Expected to release to the public later this year (no date set yet), the OOVA fertility monitor is the result of a partnership between Mount Sinai Health System and Thorne Research. It works by measuring two key fertility hormones, the Luteinizing Hormone and progesterone, in a woman’s urine with paper-based test strips. These test strips are then scanned with a smartphone camera into the OOVA app, and the app interprets the data and predicts peak periods of fertility.
Aparna Divaraniya, the CEO and co-founder of OOVA, understands the need to determine each woman’s unique cycle and pattern of fertility, as she told Endocrine Today: “No two women are alike, and it’s about time we start treating them as individuals.” Divaraniya further explains, “OOVA provides women with personalized information by learning her fertility profile. By capturing hormone trends through daily urine samples, we remove the subjectivity and need for invasive procedures required to diagnose fertility issues. Our hope is that physicians will be able to use the information provided by OOVA to guide diagnoses. OOVA’s first product is just a glimpse at the future of personalized health care.”
In addition to predicting fertility, OOVA’s technology will be able to aid women with cycle management, post-pregnancy menstrual cycle assessment and pre-menopause concerns.

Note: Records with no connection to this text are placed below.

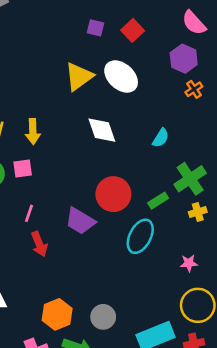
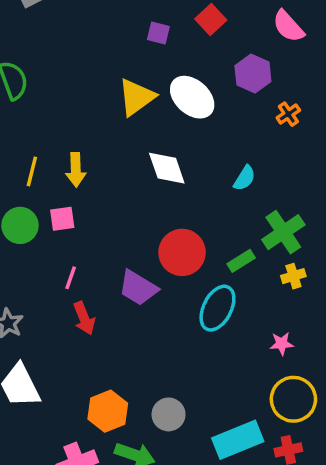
red square: (133, 30) -> (211, 20), moved
purple hexagon: (184, 59) -> (253, 74), moved

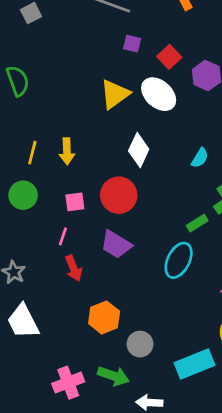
red square: (211, 20) -> (169, 57), moved
white diamond: (167, 168) -> (139, 150), turned 44
pink square: (62, 219) -> (75, 202), moved
red circle: (182, 252) -> (119, 195), moved
orange hexagon: (108, 411) -> (104, 317), moved

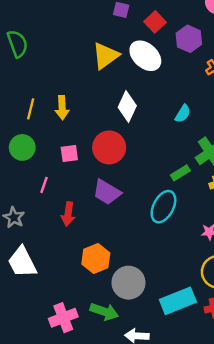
pink line: (63, 236) -> (44, 185), moved
red arrow: (74, 268) -> (68, 214), turned 30
gray circle: (140, 344) -> (128, 283), size x1.4

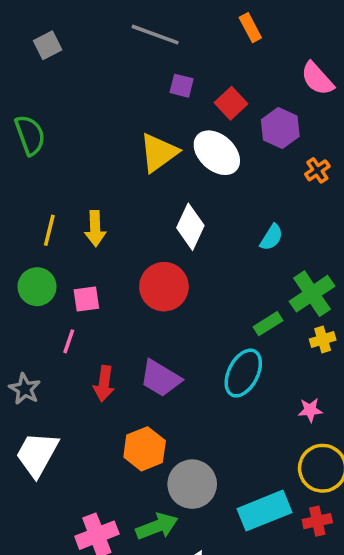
pink square: (69, 154) -> (86, 299), moved
purple trapezoid: (107, 192) -> (160, 378), moved
white trapezoid: (22, 262) -> (37, 454), turned 56
green arrow: (104, 312) -> (157, 526), turned -40

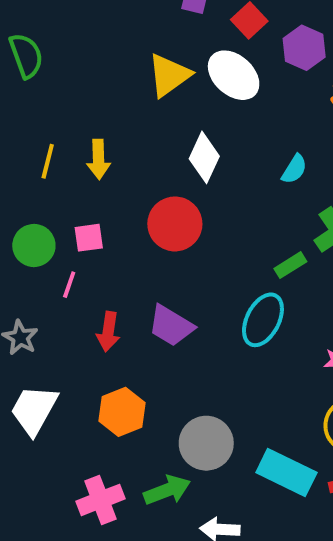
green circle: (37, 287) -> (34, 245), moved
orange hexagon: (145, 449) -> (122, 412), moved
cyan rectangle: (264, 511) -> (286, 473), turned 48

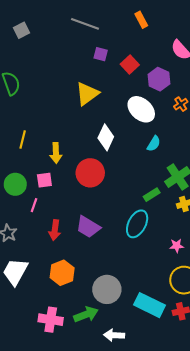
white ellipse: (234, 75) -> (141, 109), moved
yellow arrow: (99, 159) -> (56, 153), moved
pink cross: (100, 500) -> (51, 320), turned 30

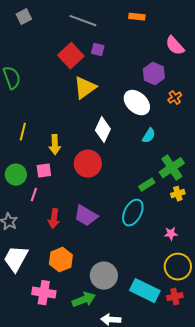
orange rectangle: (141, 20) -> (137, 17), turned -56
gray square: (21, 30) -> (24, 17), moved
red square: (130, 65) -> (71, 56), moved, size x1.4
pink cross: (51, 320) -> (44, 293), moved

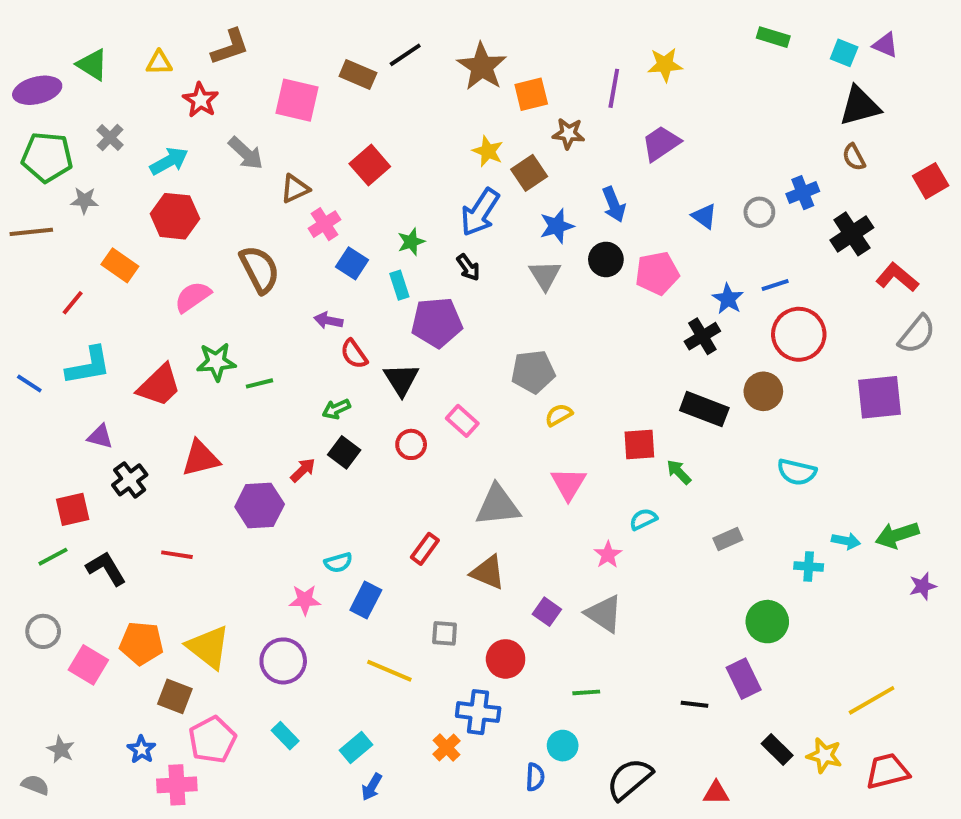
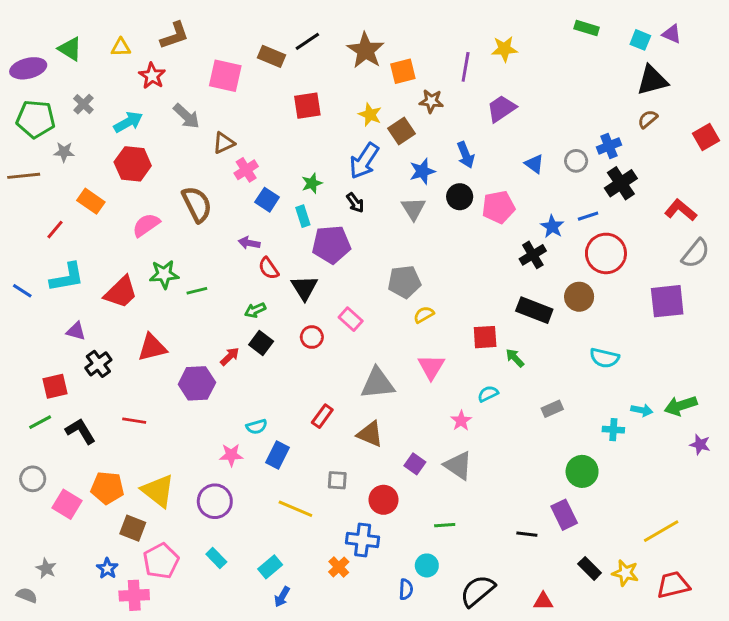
brown semicircle: (854, 157) -> (648, 119), turned 78
red square: (370, 165) -> (307, 106), moved, turned 32
black cross: (852, 234) -> (621, 183), moved
purple star: (923, 586) -> (700, 445), turned 30

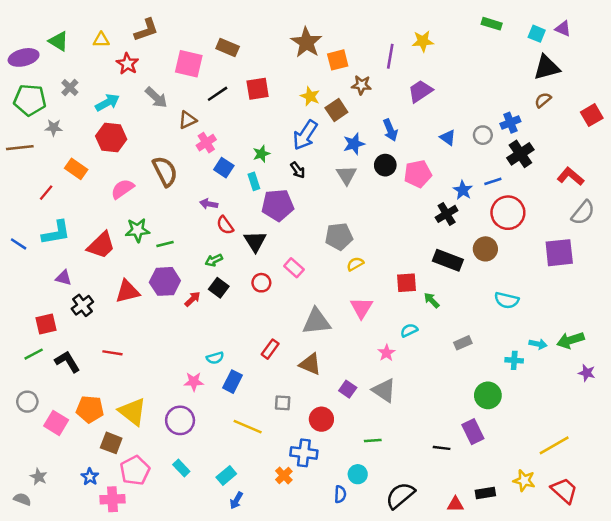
black line: (307, 41) -> (218, 94), moved
purple hexagon: (197, 383) -> (165, 281), moved
black rectangle: (590, 568) -> (485, 493), moved, turned -54
red trapezoid: (673, 585) -> (564, 490), turned 56

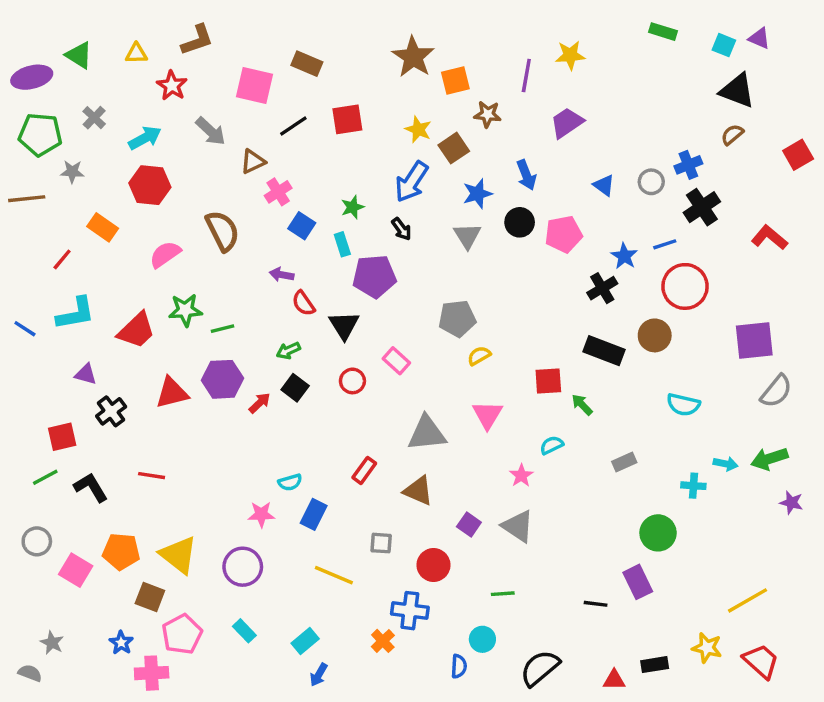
black triangle: (547, 67) -> (737, 91), turned 36
gray semicircle: (583, 213) -> (776, 391), moved

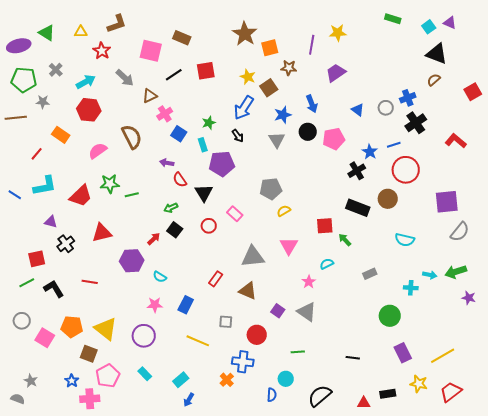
cyan square: (724, 45) -> (429, 27), turned 32
purple hexagon: (222, 379) -> (132, 261), moved
cyan semicircle: (290, 482) -> (160, 277), moved, turned 48
purple rectangle: (638, 582) -> (403, 353), moved
red trapezoid: (761, 661) -> (451, 392), turned -80

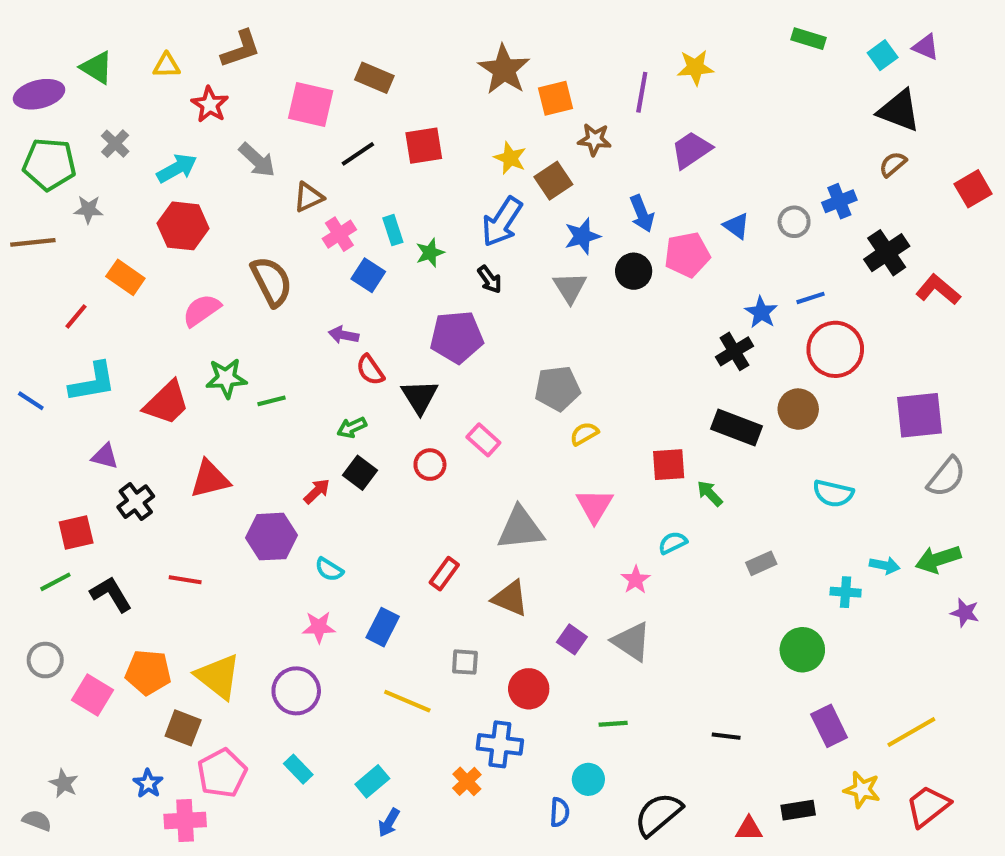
black cross: (416, 123) -> (887, 253), moved
pink pentagon: (334, 139) -> (687, 255), moved
cyan rectangle: (203, 145) -> (393, 230), moved

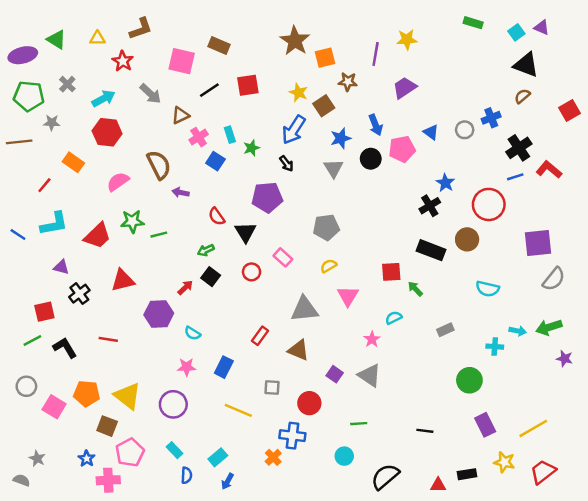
blue line: (811, 298) -> (515, 177), moved
purple arrow: (344, 335) -> (180, 192), moved
yellow semicircle: (584, 434) -> (329, 266), moved
blue semicircle: (560, 812) -> (187, 475), moved

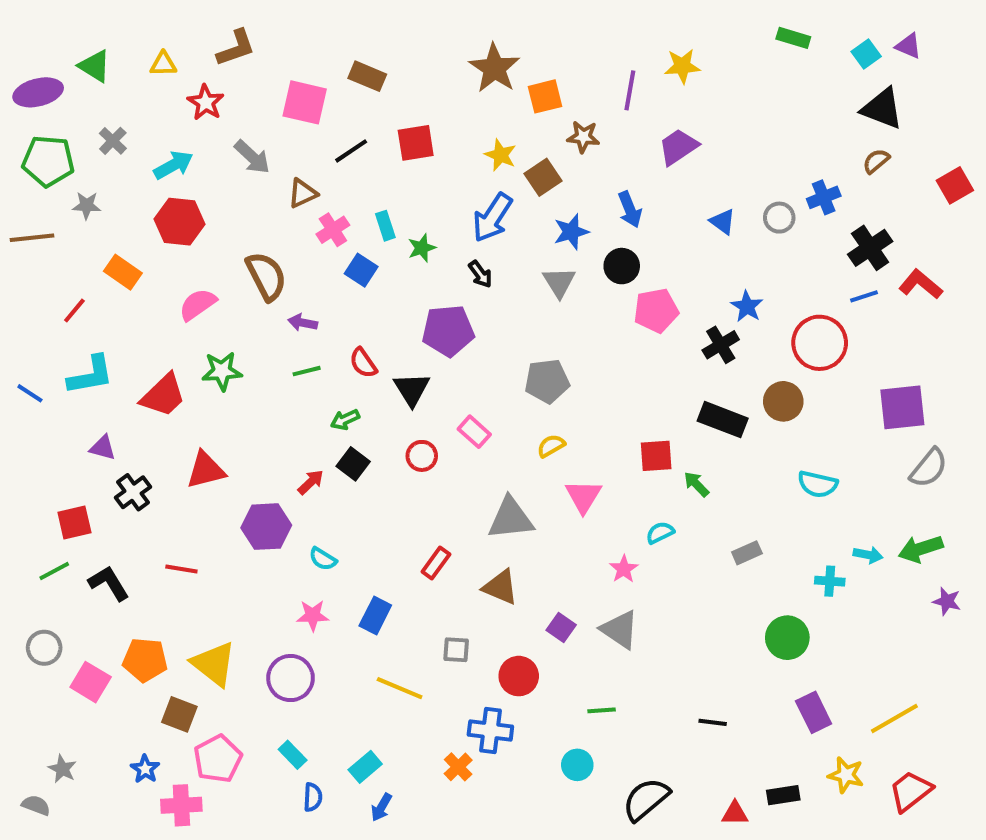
pink pentagon: (402, 149) -> (656, 310), moved
green line: (159, 235) -> (307, 371), moved

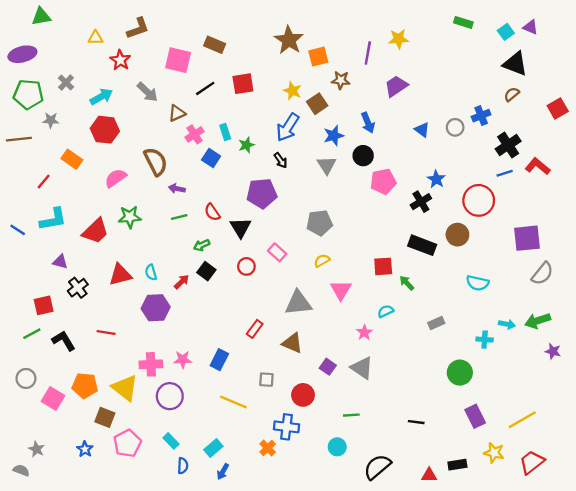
green triangle: (95, 66) -> (41, 17), moved, turned -42
cyan semicircle: (323, 559) -> (151, 272), moved, turned 42
pink cross: (181, 805) -> (151, 364), moved

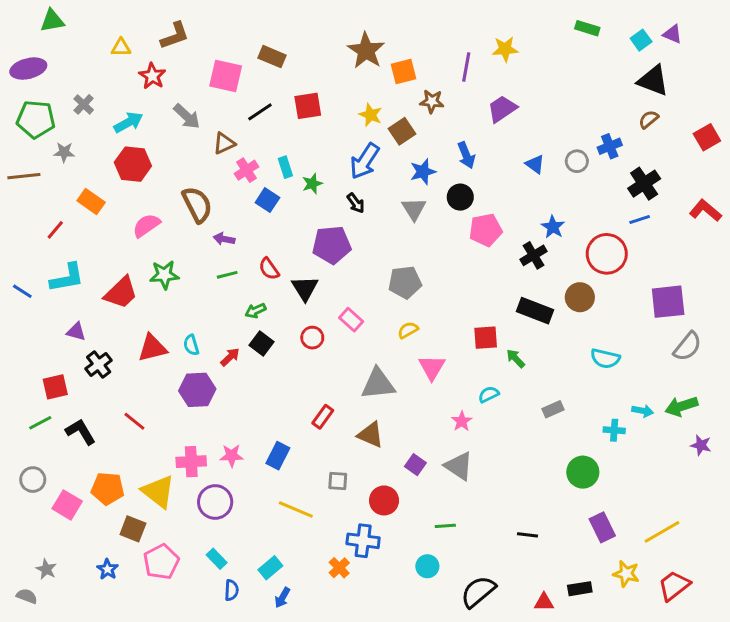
red L-shape: (538, 166) -> (705, 211), moved
red line: (106, 332) -> (134, 421), turned 30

OOVA is available for pre-order now for a sale price of $64.99, which includes a month supply of disposable urine testing strips and the free OOVA smartphone app.
Greater Clarity Ahead
The future is certainly looking bright for fertility awareness in the wake of new technological advances. New fertility technology has the potential to truly help women maneuver some of the harder aspects of tracking and predicting one’s fertility, such as during the postpartum period.
As exciting as these advances are, women who choose to rely on them to assist in predicting their fertility should use them in conjunction with a Fertility Awareness-Based Method. These monitors and test strips are best used as a complementary tool in your fertility awareness charting, as any woman who charts using a FABM can tell you: nothing compares to the empowerment that comes from knowing and understanding your own body.